An expert’s post-pandemic perspective on data semantics
Data semantics is needed now more than ever as countries struggle under the impact of the global pandemic. By utilizing data semantics, data sharing, analysis and presentation can be easily understood and used by various people to improve their situation in a post-pandemic world.
With this, Public Spectrum caught up with an expert in the field of data semantics. Dr. Renato Iannella, the Lead Enterprise Data Architect from the Airservices Australia, shares his views on how data semantics can influence the discourse and approach of the global community into embracing post-pandemic challenges.
How can semantics be useful in effective delivery of government services post-pandemic?
Dr. Renato Iannella: The post-pandemic era means we need to exploit data resources to extract the best value whilst minimising costs. The semantic approach is one of many information frameworks that could be applied for these purposes.

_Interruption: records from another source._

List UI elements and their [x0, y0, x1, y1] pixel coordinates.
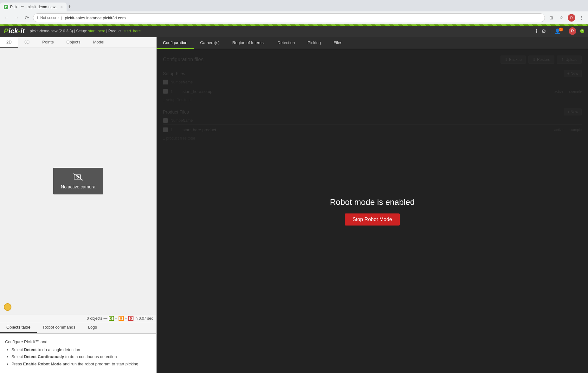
product-link[interactable]: start_here — [124, 29, 141, 33]
objects-bullet-2: Select Detect Continuously to do a conti… — [11, 354, 151, 360]
camera-view: No active camera — [0, 48, 156, 315]
objects-label: objects — [90, 316, 102, 321]
header-actions: ℹ ⚙ | 👤2 R 2 — [536, 27, 584, 35]
object-count-label: 0 — [87, 316, 89, 321]
robot-mode-overlay: Robot mode is enabled Stop Robot Mode — [157, 49, 588, 373]
tab-objects-table[interactable]: Objects table — [0, 322, 37, 333]
left-panel: 2D 3D Points Objects Model No active cam… — [0, 37, 157, 373]
count-orange: 0 — [119, 316, 124, 321]
status-dot — [4, 303, 11, 311]
time-text: in 0.07 sec — [135, 316, 153, 321]
logo-text: Pick-it — [4, 27, 25, 35]
objects-bullet-1: Select Detect to do a single detection — [11, 347, 151, 353]
security-icon: ℹ — [37, 16, 38, 20]
view-tabs: 2D 3D Points Objects Model — [0, 37, 156, 48]
back-button[interactable]: ← — [3, 14, 10, 22]
tab-files[interactable]: Files — [327, 37, 348, 49]
right-panel-inner: Configuration files ⇓ Backup ⇓ Restore ⇑ — [157, 49, 588, 373]
tab-roi[interactable]: Region of Interest — [226, 37, 271, 49]
no-camera-icon — [61, 173, 95, 183]
tab-model[interactable]: Model — [87, 37, 110, 48]
tab-2d[interactable]: 2D — [0, 37, 18, 48]
tab-cameras[interactable]: Camera(s) — [194, 37, 226, 49]
tab-logs[interactable]: Logs — [82, 322, 103, 333]
tab-detection[interactable]: Detection — [271, 37, 301, 49]
header-info: pickit-demo-new (2.0.3-3) | Setup: start… — [30, 29, 141, 33]
objects-content: Configure Pick-it™ and: Select Detect to… — [0, 334, 156, 373]
tab-bar: P Pick-it™ - pickit-demo-new... × + — [0, 0, 588, 11]
tab-points[interactable]: Points — [36, 37, 60, 48]
stop-robot-button[interactable]: Stop Robot Mode — [345, 213, 400, 226]
menu-icon[interactable]: ⋮ — [578, 14, 585, 22]
objects-intro: Configure Pick-it™ and: — [5, 339, 151, 345]
user-avatar[interactable]: R — [569, 27, 576, 35]
setup-link[interactable]: start_here — [88, 29, 105, 33]
profile-icon[interactable]: R — [568, 14, 575, 22]
robot-mode-title: Robot mode is enabled — [330, 197, 415, 207]
count-red: 0 — [128, 316, 133, 321]
info-icon[interactable]: ℹ — [536, 28, 538, 34]
new-tab-button[interactable]: + — [68, 4, 71, 10]
tab-robot-commands[interactable]: Robot commands — [37, 322, 82, 333]
right-panel: Configuration Camera(s) Region of Intere… — [157, 37, 588, 373]
main-container: 2D 3D Points Objects Model No active cam… — [0, 37, 588, 373]
status-indicator — [4, 303, 11, 311]
url-bar[interactable]: ℹ Not secure | pickit-sales.instance.pic… — [33, 13, 545, 22]
not-secure-label: Not secure — [40, 16, 59, 20]
tab-objects[interactable]: Objects — [60, 37, 87, 48]
address-icons: ⊞ ☆ R ⋮ — [547, 14, 585, 22]
tab-picking[interactable]: Picking — [301, 37, 327, 49]
right-tabs: Configuration Camera(s) Region of Intere… — [157, 37, 588, 49]
no-camera-text: No active camera — [61, 184, 95, 189]
forward-button[interactable]: → — [13, 14, 20, 22]
reload-button[interactable]: ⟳ — [23, 14, 30, 22]
app-logo: Pick-it — [4, 27, 25, 35]
active-tab[interactable]: P Pick-it™ - pickit-demo-new... × — [0, 3, 67, 11]
bottom-tabs: Objects table Robot commands Logs — [0, 322, 156, 334]
app-header: Pick-it pickit-demo-new (2.0.3-3) | Setu… — [0, 24, 588, 37]
translate-icon[interactable]: ⊞ — [547, 14, 555, 22]
tab-title: Pick-it™ - pickit-demo-new... — [10, 5, 58, 9]
users-icon[interactable]: 👤2 — [554, 28, 565, 34]
tab-favicon: P — [4, 5, 8, 9]
tab-configuration[interactable]: Configuration — [157, 37, 194, 49]
tab-3d[interactable]: 3D — [18, 37, 36, 48]
objects-list: Select Detect to do a single detection S… — [11, 347, 151, 368]
objects-bullet-3: Press Enable Robot Mode and run the robo… — [11, 361, 151, 368]
address-bar: ← → ⟳ ℹ Not secure | pickit-sales.instan… — [0, 11, 588, 24]
url-text: pickit-sales.instance.pickit3d.com — [65, 16, 541, 20]
no-camera-placeholder: No active camera — [53, 168, 103, 194]
bookmark-icon[interactable]: ☆ — [558, 14, 565, 22]
browser-chrome: P Pick-it™ - pickit-demo-new... × + ← → … — [0, 0, 588, 24]
count-green: 0 — [109, 316, 114, 321]
status-bar: 0 objects — 0 + 0 + 0 in 0.07 sec — [0, 315, 156, 322]
tab-close-button[interactable]: × — [60, 4, 63, 10]
settings-icon[interactable]: ⚙ — [541, 28, 546, 34]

The idea is that data can exposed to many different information management techniques to determine the best-case outcomes.
What are your thoughts on easy access to relevant government data and information?
Dr. Renato Iannella: I think “open data” should be a requirement as the value-add from the public has shown to be economically and socially beneficial. The use of semantic technologies in open data is essential to gain that deep understanding and transparency.
Why is the Semantics Approach important in government data management?
Dr. Renato Iannella: The “semantic approach” to data management is exemplified when data relationships need to be exposed (more than just data facts) and sharing of data needs alignment to common vocabularies. This means new insights in how data is related and described can become evident and lead to change. For example, semantic systems can infer the type and category of “data things” and classify them accordingly.
How did the Australian government fair in data management during the COVID-19 pandemic?
Dr. Renato Iannella: Government data is typically siloed in agencies so there is a lost opportunity to bring the data together and infer new relationships that can help in current and future decision making. For example, an agency approving major infrastructure projects may result in the impact to aviation services which could be automatically inferred.